Cain hayatında ilk defa böyle hissetmişti. Brixton ve Constantine oldukça güçlü olan uzmanlardı. Hayatları boyunca bir gölü dolduracak kadar kan akıtmışlardı. Onlarla karşılaşırken bile sadece birazcık gerilmişti ancak kendini aciz hissetmemişti.
Fakat bu adam karşısında kendini bir karıncadan bile daha önemsizmiş gibi hissediyordu. Baygın bakışları üzerine bir dağdan daha büyük bir baskı uyguluyordu.
Vladimir la Ashborne!
Dünyanın zirve noktalarından birini temsil eden Kılıç Lordu!
Cain hayatında ilk defa babasını görüyordu fakat ona ne sevgi ne de saygı besliyordu. Kalbinde bir korku oluşmuş olsa da bunu yüzüne yansıtmadı. Zira gözlerini bir sonra çevirdiği yerde tanıdık bir figür gördü.
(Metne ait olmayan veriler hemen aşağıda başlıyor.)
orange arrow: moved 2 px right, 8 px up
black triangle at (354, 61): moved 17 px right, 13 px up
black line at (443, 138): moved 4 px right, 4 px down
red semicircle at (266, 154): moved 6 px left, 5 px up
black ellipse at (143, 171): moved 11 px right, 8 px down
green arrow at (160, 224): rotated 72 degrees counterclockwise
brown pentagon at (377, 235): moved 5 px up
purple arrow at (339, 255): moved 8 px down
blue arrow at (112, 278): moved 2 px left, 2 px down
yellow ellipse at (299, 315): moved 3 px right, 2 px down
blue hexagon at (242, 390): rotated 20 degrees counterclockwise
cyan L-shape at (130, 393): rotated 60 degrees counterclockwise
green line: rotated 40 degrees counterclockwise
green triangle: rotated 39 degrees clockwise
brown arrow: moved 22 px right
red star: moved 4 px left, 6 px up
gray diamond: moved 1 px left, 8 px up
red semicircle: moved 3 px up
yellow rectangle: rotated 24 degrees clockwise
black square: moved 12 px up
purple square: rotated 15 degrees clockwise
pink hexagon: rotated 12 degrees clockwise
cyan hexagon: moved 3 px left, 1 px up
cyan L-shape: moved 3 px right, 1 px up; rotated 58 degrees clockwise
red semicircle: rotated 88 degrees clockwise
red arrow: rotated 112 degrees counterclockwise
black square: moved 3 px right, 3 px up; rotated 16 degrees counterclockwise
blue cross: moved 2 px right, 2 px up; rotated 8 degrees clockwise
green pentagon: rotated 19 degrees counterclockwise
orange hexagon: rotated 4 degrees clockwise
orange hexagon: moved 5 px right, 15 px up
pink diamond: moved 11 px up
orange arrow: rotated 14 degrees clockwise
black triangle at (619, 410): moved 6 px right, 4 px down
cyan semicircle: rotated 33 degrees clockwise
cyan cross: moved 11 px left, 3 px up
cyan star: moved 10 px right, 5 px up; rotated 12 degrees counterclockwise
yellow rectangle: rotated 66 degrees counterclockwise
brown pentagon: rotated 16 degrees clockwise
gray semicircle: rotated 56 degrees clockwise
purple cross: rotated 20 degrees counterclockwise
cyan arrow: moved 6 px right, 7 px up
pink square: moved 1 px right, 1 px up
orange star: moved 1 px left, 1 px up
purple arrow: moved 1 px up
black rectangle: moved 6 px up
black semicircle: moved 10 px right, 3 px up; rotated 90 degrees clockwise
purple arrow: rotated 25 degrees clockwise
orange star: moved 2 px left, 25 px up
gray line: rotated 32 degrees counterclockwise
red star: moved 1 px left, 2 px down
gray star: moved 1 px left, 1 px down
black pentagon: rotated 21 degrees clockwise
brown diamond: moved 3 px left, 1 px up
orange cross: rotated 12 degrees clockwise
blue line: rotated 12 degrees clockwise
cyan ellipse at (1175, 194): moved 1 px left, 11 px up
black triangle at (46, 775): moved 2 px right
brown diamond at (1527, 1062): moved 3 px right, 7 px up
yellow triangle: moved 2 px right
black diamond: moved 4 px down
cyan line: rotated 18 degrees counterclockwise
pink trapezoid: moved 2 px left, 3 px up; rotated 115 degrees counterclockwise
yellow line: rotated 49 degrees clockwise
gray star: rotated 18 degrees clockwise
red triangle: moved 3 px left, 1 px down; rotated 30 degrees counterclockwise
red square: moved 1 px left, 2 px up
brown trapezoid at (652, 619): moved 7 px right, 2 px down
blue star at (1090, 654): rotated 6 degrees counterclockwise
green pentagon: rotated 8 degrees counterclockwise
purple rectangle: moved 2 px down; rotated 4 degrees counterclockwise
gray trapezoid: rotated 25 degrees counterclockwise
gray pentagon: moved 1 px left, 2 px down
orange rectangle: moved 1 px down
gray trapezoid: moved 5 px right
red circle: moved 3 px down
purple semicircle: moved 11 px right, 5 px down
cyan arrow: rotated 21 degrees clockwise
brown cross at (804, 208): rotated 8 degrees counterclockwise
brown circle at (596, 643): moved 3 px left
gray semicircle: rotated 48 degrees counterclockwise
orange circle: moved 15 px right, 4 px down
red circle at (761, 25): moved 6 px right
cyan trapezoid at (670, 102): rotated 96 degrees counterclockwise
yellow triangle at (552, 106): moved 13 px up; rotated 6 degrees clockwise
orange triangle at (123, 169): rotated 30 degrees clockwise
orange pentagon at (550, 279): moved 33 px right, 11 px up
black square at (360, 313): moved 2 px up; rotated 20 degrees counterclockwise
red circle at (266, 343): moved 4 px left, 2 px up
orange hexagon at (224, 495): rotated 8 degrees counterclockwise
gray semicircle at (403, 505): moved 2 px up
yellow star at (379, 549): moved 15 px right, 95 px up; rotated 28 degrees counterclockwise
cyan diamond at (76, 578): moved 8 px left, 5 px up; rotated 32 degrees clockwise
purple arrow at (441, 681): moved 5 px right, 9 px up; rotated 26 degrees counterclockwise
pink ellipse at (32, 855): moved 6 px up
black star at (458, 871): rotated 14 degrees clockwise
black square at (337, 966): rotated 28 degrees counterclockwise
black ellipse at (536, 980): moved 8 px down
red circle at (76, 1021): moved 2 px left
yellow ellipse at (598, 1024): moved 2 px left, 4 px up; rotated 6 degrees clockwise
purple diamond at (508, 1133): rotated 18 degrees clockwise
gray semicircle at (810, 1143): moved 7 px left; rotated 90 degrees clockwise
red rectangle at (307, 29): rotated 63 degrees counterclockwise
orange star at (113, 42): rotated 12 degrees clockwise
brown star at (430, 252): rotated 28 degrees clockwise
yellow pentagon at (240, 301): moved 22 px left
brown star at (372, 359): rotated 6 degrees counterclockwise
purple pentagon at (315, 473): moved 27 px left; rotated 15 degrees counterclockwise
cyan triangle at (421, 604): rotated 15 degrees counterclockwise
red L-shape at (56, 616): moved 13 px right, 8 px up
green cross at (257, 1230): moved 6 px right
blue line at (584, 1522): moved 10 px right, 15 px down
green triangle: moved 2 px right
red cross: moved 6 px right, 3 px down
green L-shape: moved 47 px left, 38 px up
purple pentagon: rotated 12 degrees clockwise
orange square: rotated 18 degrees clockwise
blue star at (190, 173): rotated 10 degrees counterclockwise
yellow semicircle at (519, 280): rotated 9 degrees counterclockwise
İpek gibi saçlara, bir soylunun zarafetine ve dillere destan güzelliğe sahip bir kadındı. Cain ona bakınca kadın da ona baktı. Bakışları birkaç saniye sürse de Cain o kadının gözlerinde sevgiye dair hiçbir şey bulamadı.
En sonunda kafasını çevirip ellerini birleştirdi, vücudunu kırk beş derece bükerken son derece sakin bir sesle selam verdi.
“Patriği selamlıyorum.”
“Majestelerini selamlıyorum.”
Cain selam verdikten hemen sonra Constantine daha abartılı bir selam vererek dikkatleri üzerine çekti. Bu salonun sağ kesimindeki generallerin onu küçümsemesine neden olsa da tahttaki adamın sıcak bir şekilde gülümsemesine neden olmuştu.
“Doğrulun.”
Sevecen bir sesle konuştuktan sonra Constantine’e baktı.
“Constantine, kardeşim, uzun zaman oldu. Christopher nasıl?”
“Gayet iyi Majesteleri,” Constantine bir beyefendi gibi nazik bir ses tonuyla konuşuyordu, “Bir lord olma yolunda emin adımlarla ilerliyor.”
Christopher Kara Kılıç Tugayı’nın generaliydi. Daha öncesinde yalnızca Kılıç Ustası seviyesinin zirvesinde olsa da çok yakında farklı bir seviyeye ulaşacaktı. Sadece dokuz tane Kılıç Lordu’na sahip oldukları düşünülürse yeni bir Kılıç Lordu ailenin gücüne güç katacaktı.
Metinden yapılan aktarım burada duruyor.